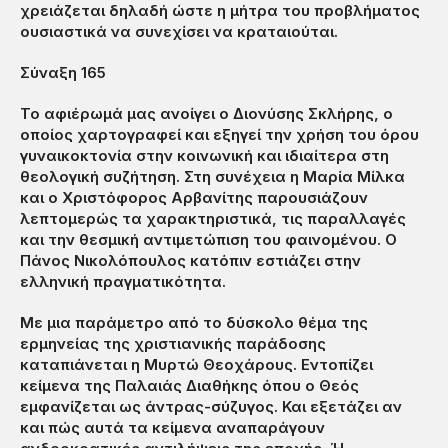
χρειάζεται δηλαδή ώστε η μήτρα του προβλήματος
ουσιαστικά να συνεχίσει να κραταιούται.
Σύναξη 165
Το αφιέρωμά μας ανοίγει ο Διονύσης Σκλήρης, ο
οποίος χαρτογραφεί και εξηγεί την χρήση του όρου
γυναικοκτονία στην κοινωνική και ιδιαίτερα στη
θεολογική συζήτηση. Στη συνέχεια η Μαρία Μίλκα
και ο Χριστόφορος Αρβανίτης παρουσιάζουν
λεπτομερώς τα χαρακτηριστικά, τις παραλλαγές
και την θεσμική αντιμετώπιση του φαινομένου. Ο
Πάνος Νικολόπουλος κατόπιν εστιάζει στην
ελληνική πραγματικότητα.
Με μια παράμετρο από το δύσκολο θέμα της
ερμηνείας της χριστιανικής παράδοσης
καταπιάνεται η Μυρτώ Θεοχάρους. Εντοπίζει
κείμενα της Παλαιάς Διαθήκης όπου ο Θεός
εμφανίζεται ως άντρας-σύζυγος. Και εξετάζει αν
και πώς αυτά τα κείμενα αναπαράγουν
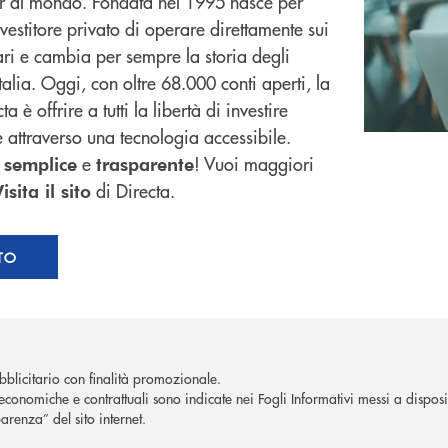
er al mondo. Fondata nel 1995 nasce per
nvestitore privato di operare direttamente sui
ari e cambia per sempre la storia degli
Italia. Oggi, con oltre 68.000 conti aperti, la
a è offrire a tutti la libertà di investire
ttraverso una tecnologia accessibile.
è
e
! Vuoi maggiori
semplice
trasparente
di Directa.
isita il sito
ITO
blicitario con finalità promozionale.
economiche e contrattuali sono indicate nei Fogli Informativi messi a disposiz
arenza” del sito internet.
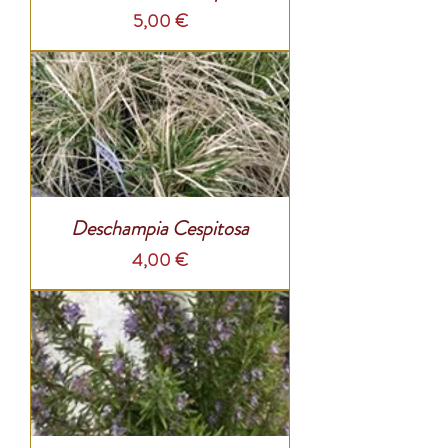
Prix
5,00 €
Deschampia Cespitosa
Prix
4,00 €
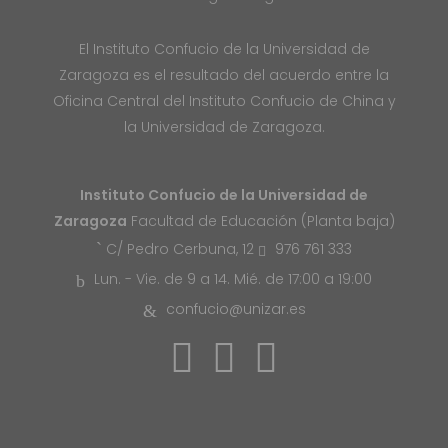
El Instituto Confucio de la Universidad de
Zaragoza es el resultado del acuerdo entre la
Oficina Central del Instituto Confucio de China y
la Universidad de Zaragoza.
Instituto Confucio de la Universidad de
Zaragoza
Facultad de Educación (Planta baja)
976 761 333
C/ Pedro Cerbuna, 12
Lun. - Vie. de 9 a 14. Mié. de 17:00 a 19:00
confucio@unizar.es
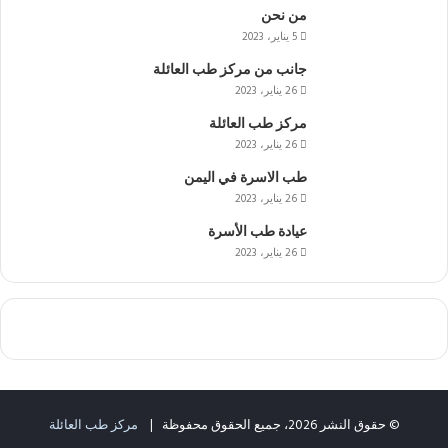
من نحن
5 يناير، 2023
جانب من مركز طب العائلة
26 يناير، 2023
مركز طب العائلة
26 يناير، 2023
طب الاسرة في اليمن
26 يناير، 2023
عيادة طب الأسرة
26 يناير، 2023
© حقوق النشر 2026، جميع الحقوق محفوظة |
مركز طب العائلة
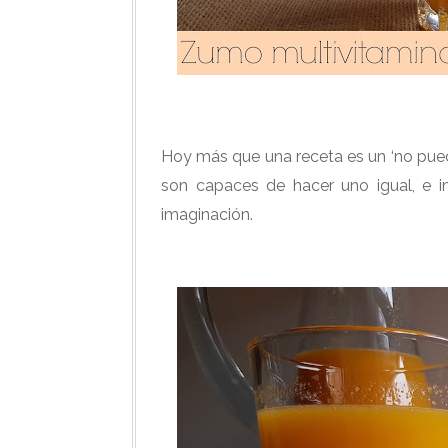
Hoy más que una receta es un ‘no pued
son capaces de hacer uno igual, e i
imaginación.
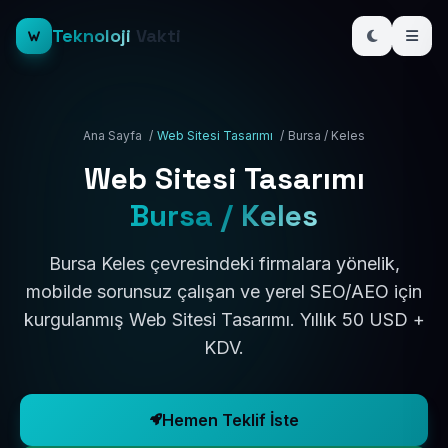
Teknoloji
Vakti
Ana Sayfa
/
Web Sitesi Tasarımı
/
Bursa / Keles
Web Sitesi Tasarımı
Bursa / Keles
Bursa Keles çevresindeki firmalara yönelik,
mobilde sorunsuz çalışan ve yerel SEO/AEO için
kurgulanmış Web Sitesi Tasarımı. Yıllık 50 USD +
KDV.
Hemen Teklif İste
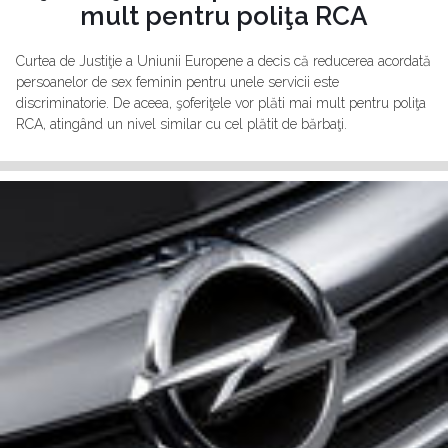
mult pentru poliţa RCA
Curtea de Justiţie a Uniunii Europene a decis că reducerea acordată
persoanelor de sex feminin pentru unele servicii este
discriminatorie. De aceea, şoferiţele vor plăti mai mult pentru poliţa
RCA, atingând un nivel similar cu cel plătit de bărbaţi.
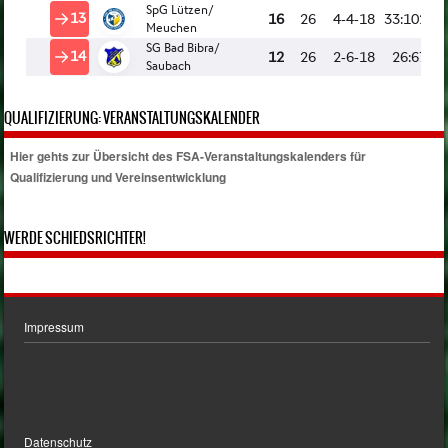
QUALIFIZIERUNG: VERANSTALTUNGSKALENDER
Hier gehts zur Übersicht des FSA-Veranstaltungskalenders für
Qualifizierung und Vereinsentwicklung
WERDE SCHIEDSRICHTER!
Impressum
Datenschutz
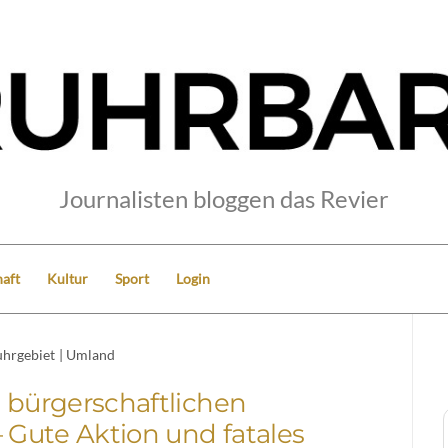
Journalisten bloggen das Revier
aft
Kultur
Sport
Login
hrgebiet
|
Umland
 bürgerschaftlichen
Gute Aktion und fatales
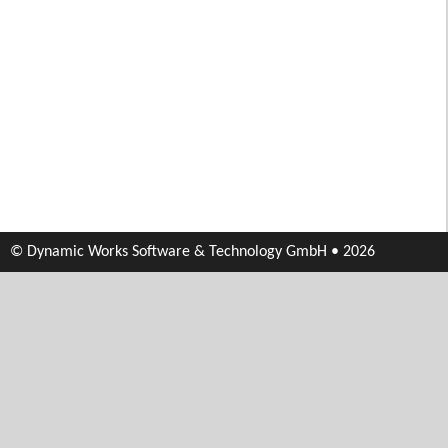
© Dynamic Works Software & Technology GmbH • 2026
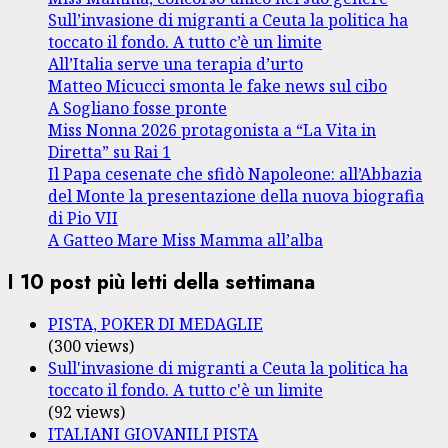
Sull’invasione di migranti a Ceuta la politica ha
toccato il fondo. A tutto c’è un limite
All’Italia serve una terapia d’urto
Matteo Micucci smonta le fake news sul cibo
A Sogliano fosse pronte
Miss Nonna 2026 protagonista a “La Vita in
Diretta” su Rai 1
Il Papa cesenate che sfidò Napoleone: all’Abbazia
del Monte la presentazione della nuova biografia
di Pio VII
A Gatteo Mare Miss Mamma all’alba
I 10 post più letti della settimana
PISTA, POKER DI MEDAGLIE
(300 views)
Sull'invasione di migranti a Ceuta la politica ha
toccato il fondo. A tutto c'è un limite
(92 views)
ITALIANI GIOVANILI PISTA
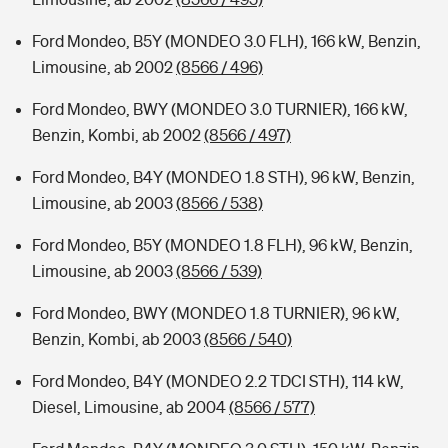
Ford Mondeo, B5Y (MONDEO 3.0 FLH), 166 kW, Benzin,
Limousine, ab 2002
(8566 / 496)
Ford Mondeo, BWY (MONDEO 3.0 TURNIER), 166 kW,
Benzin, Kombi, ab 2002
(8566 / 497)
Ford Mondeo, B4Y (MONDEO 1.8 STH), 96 kW, Benzin,
Limousine, ab 2003
(8566 / 538)
Ford Mondeo, B5Y (MONDEO 1.8 FLH), 96 kW, Benzin,
Limousine, ab 2003
(8566 / 539)
Ford Mondeo, BWY (MONDEO 1.8 TURNIER), 96 kW,
Benzin, Kombi, ab 2003
(8566 / 540)
Ford Mondeo, B4Y (MONDEO 2.2 TDCI STH), 114 kW,
Diesel, Limousine, ab 2004
(8566 / 577)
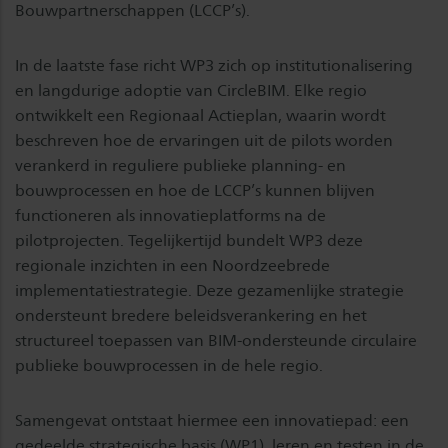
Bouwpartnerschappen (LCCP’s).
In de laatste fase richt WP3 zich op institutionalisering
en langdurige adoptie van CircleBIM. Elke regio
ontwikkelt een Regionaal Actieplan, waarin wordt
beschreven hoe de ervaringen uit de pilots worden
verankerd in reguliere publieke planning- en
bouwprocessen en hoe de LCCP’s kunnen blijven
functioneren als innovatieplatforms na de
pilotprojecten. Tegelijkertijd bundelt WP3 deze
regionale inzichten in een Noordzeebrede
implementatiestrategie. Deze gezamenlijke strategie
ondersteunt bredere beleidsverankering en het
structureel toepassen van BIM-ondersteunde circulaire
publieke bouwprocessen in de hele regio.
Samengevat ontstaat hiermee een innovatiepad: een
gedeelde strategische basis (WP1), leren en testen in de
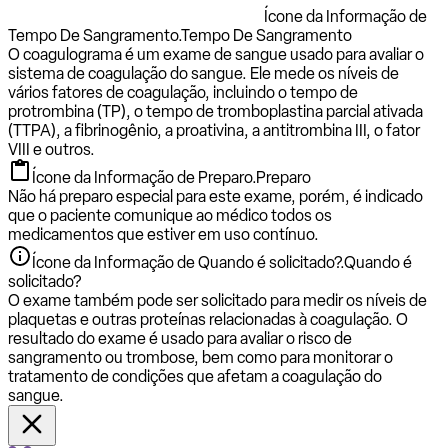
Ícone da Informação de
Tempo De Sangramento.
Tempo De Sangramento
O coagulograma é um exame de sangue usado para avaliar o
sistema de coagulação do sangue. Ele mede os níveis de
vários fatores de coagulação, incluindo o tempo de
protrombina (TP), o tempo de tromboplastina parcial ativada
(TTPA), a fibrinogênio, a proativina, a antitrombina III, o fator
VIII e outros.
Ícone da Informação de Preparo.
Preparo
Não há preparo especial para este exame, porém, é indicado
que o paciente comunique ao médico todos os
medicamentos que estiver em uso contínuo.
Ícone da Informação de Quando é solicitado?.
Quando é
solicitado?
O exame também pode ser solicitado para medir os níveis de
plaquetas e outras proteínas relacionadas à coagulação. O
resultado do exame é usado para avaliar o risco de
sangramento ou trombose, bem como para monitorar o
tratamento de condições que afetam a coagulação do
sangue.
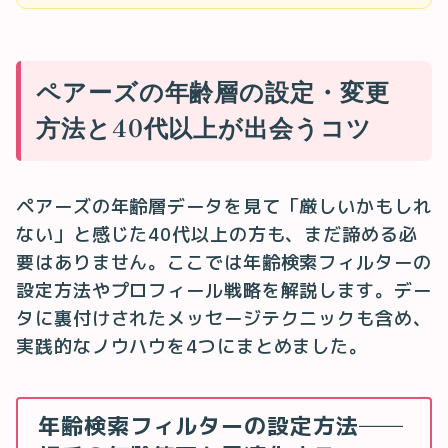
ペアーズの年齢層の設定・変更
方法と40代以上が出会うコツ
ペアーズの年齢層データを見て「厳しいかもしれ
ない」と感じた40代以上の方も、まだ諦める必
要はありません。ここでは年齢検索フィルターの
設定方法やプロフィール戦略を解説します。デー
タに裏付けされたメッセージテクニックも含め、
実践的なノウハウを4つにまとめました。
年齢検索フィルターの設定方法──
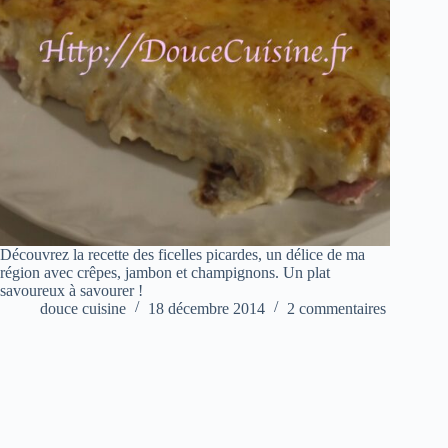
Découvrez la recette des ficelles picardes, un délice de ma
région avec crêpes, jambon et champignons. Un plat
savoureux à savourer !
douce cuisine
18 décembre 2014
2 commentaires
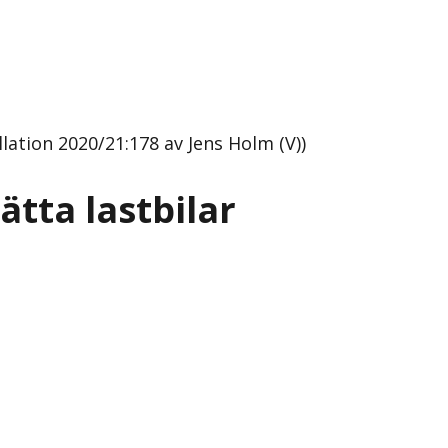
llation 2020/21:178 av Jens Holm (V))
ätta lastbilar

What the task requires => In the listing above, find the line holding "trasparente" and the line holding "Zaragoza es el resultado del acuerdo entre la". Reproduce those two lines and all between them exactly, leaving out pictures.

Your response =>
trasparente
di Directa.
isita il sito
ITO
blicitario con finalità promozionale.
economiche e contrattuali sono indicate nei Fogli Informativi messi a disposiz
arenza” del sito internet.
Prix
5,00 €
Deschampia Cespitosa
Prix
4,00 €
El Instituto Confucio de la Universidad de
Zaragoza es el resultado del acuerdo entre la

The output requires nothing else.